Problem requirements ::
Skip the images. Copy the records exactly as written.

⁂

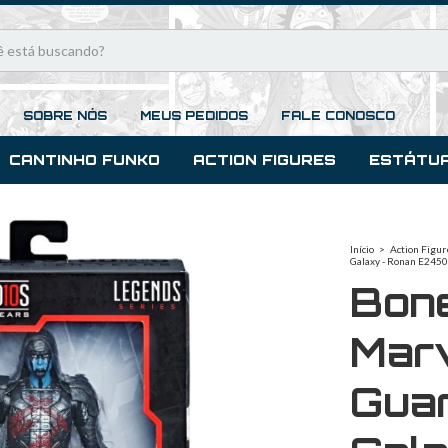
SOBRE NÓS
MEUS PEDIDOS
FALE CONOSCO
CANTINHO FUNKO
ACTION FIGURES
ESTÁTU
Início
>
Action Figur
Galaxy - Ronan E2450
Bon
Mar
Guar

⁂

Finished exercise ::
SOBRE NÓS
MEUS PEDIDOS
FALE CONOSCO
CANTINHO FUNKO
ACTION FIGURES
ESTÁTU
Início
>
Action Figur
Galaxy - Ronan E2450
Bon
Mar
Guar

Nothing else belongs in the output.